Wednesday, March 30, 2011

Big Balls

Even if you don't fly you've probably noticed those big orange balls attached to power lines (termed 'catenary' by the FAA) stretching across canyons and passes and the like.  The balls' purpose is to warn aviators of the catenary's presence, but as a side benefit they have determined that the balls also alert unsuspecting birds, for which evolution has not yet equipped a need to search for power lines, and have reduced aviary fatalities by up to 50%.


 The FAA has rules for where to put the balls, their spacing and their color.  This is a picture of thousands of catenary balls, ready to be installed by some very skilled and probably slightly crazy helicopter pilot on the new power line project I'm flying on.  


The casual observer may note just simple hemispheres that look a lot like weber grills, but the balls are specially designed to last awhile, because god knows you don't want to be replacing them every five years, and they are also treated to avoid the Corona Effect (a discharging of electricity that can happen when you attach two weber grill shells onto a line carrying a bazillion volts of electricity).  
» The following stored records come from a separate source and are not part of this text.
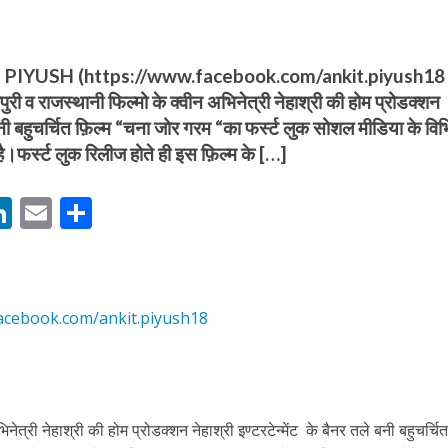
IYUSH (https://www.facebook.com/ankit.piyush18 
री व राजस्थानी फिल्मो के क्वीन अभिनेत्री नेहाश्री की होम प्रोडक्शन
े बनी बहुचर्चित फ़िल्म “चना जोर गरम “का फर्स्ट लुक सोशल मीडिया के वि
है।फर्स्ट लुक रिलीज होते ही इस फ़िल्म के […]
बम गीत तोहरे के मांगिला जानु हुआ रिलीज, दर्शकों का मिल रहा भरपूर प्यार
M
Li
E
S
n
m
h
s
k
ai
ar
e
l
e
acebook.com/ankit.piyush18
dI
n
r
ोजपुरी का नया धमाकेदार गाना जल्द, दुबई की खूबसूरत लोकेशन्स पर हो रही है शूटिंग
नेत्री नेहाश्री की होम प्रोडक्शन नेहाश्री इण्टरटेन्मेंट के बैनर तले बनी बहुचर्चि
For you aviator types, if there are multiple balls strung along a length of catenary, the aviation orange ones should be nearest the towers, with alternating colors of orange, white and yellow in between.  If there are fewer than 4 balls, they should all be orange.  

Sunday, March 27, 2011

Monday, March 21, 2011

Kayaks and Helicopters

A Twinstar, flown by Ivor Shier, dropping a kayaker into the rapids just preceding a waterfall.  Some more impressive pictures here, including an amazing time lapse of the jump sequence.  

Sunday, March 20, 2011

The Most Assuredly Moronic Thing

 You get in your helicopter, and there is a power pole staring in your face, just off to the right and just next to the rotor arc.  You strap in, do the prestart checks, and then you look both ways before starting the rotors, and as you complete your visual sweep that same line of power poles is still staring you back in the face, still alarmingly near your rotor arc.  And as you prepare to lift off you look around one more time, and that same line of power poles, not having moved an inch in the last 10 minutes, still there in alarmingly close proximity.  So what should be the absolute last thing on your mind at that point, the most assuredly moronic thing you could possibly do with a 6 ton helicopter?  Doing anything but going straight up.  What does the pilot do?  The most assuredly moronic thing.  

Friday, March 18, 2011

20,000 Rubber Balls


What do 20,000 small rubber balls look like when dropped from a hovering helicopter?   Funny you should ask.  


Wednesday, March 16, 2011

Vietnam, A Personal Recollection


From Stewart, recalling memories from his tours in Vietnam (the video was sent to him by a fellow USMA classmate):   "Images stir memories, now 40 years old, of U-ies (UH-1s) and Loches (LOHs).  Never had the stick, just flew in em.  Logged 200 passenger hours, during 18 months in RVN.  First as an "LT" flying first light VRs (Visual Recons) to check for nighttime VC sabotage of QL-1 (main supply route), then as an "Old Man" (at 22) commanding a company of combat engineers.  Roads, bunkers, fire bases.  Isolated FBs (now called FOBs) required the Flying Crane, to bring in our Case 450 "toy dozers" or the bigger ones, D4s, that came in two sorties.  Required assembly on-site.

Only one airmobile insertion, to support a road-opening operation.  Cold LZ; happy campers we were.  Fired at on two other occasions, but not disappointed with no PH.  Easy to tell the experienced pilots, who got up/down/in/out quickly from the "Wobbly-Ones" (WO1) who'd just come over from Rucker.  Eager but still a bit cautious.  (Have fond memories of the "pogie-bait" they slipped us during air ops in Ranger School.  Still think of those student pilot Wobblies every time I eat a Peter-Paul Mounds.)

The other memory stirred is of an Infantryman who died too soon.  My last roommate at WP.  Jim Smith.  Prior enlisted.  Sport parachutist.  A cadet, but a father of two.  G-4 company commander.  Fair, firm, charismatic.  Name is now on that Wall.  Some mishap in a routine chopper landing in Da Nang, four decades and four weeks ago: 15Feb71.  Like others we remember, and memorialize at Lusk Reservoir, they all died too soon.  But we're grateful for the ones saved or sustained by the choppers, the men who flew them and the ones "in the doorway."

Random Photo

One of our Mercy Air Bell 222's circling over the desert.  An older but still graceful ship.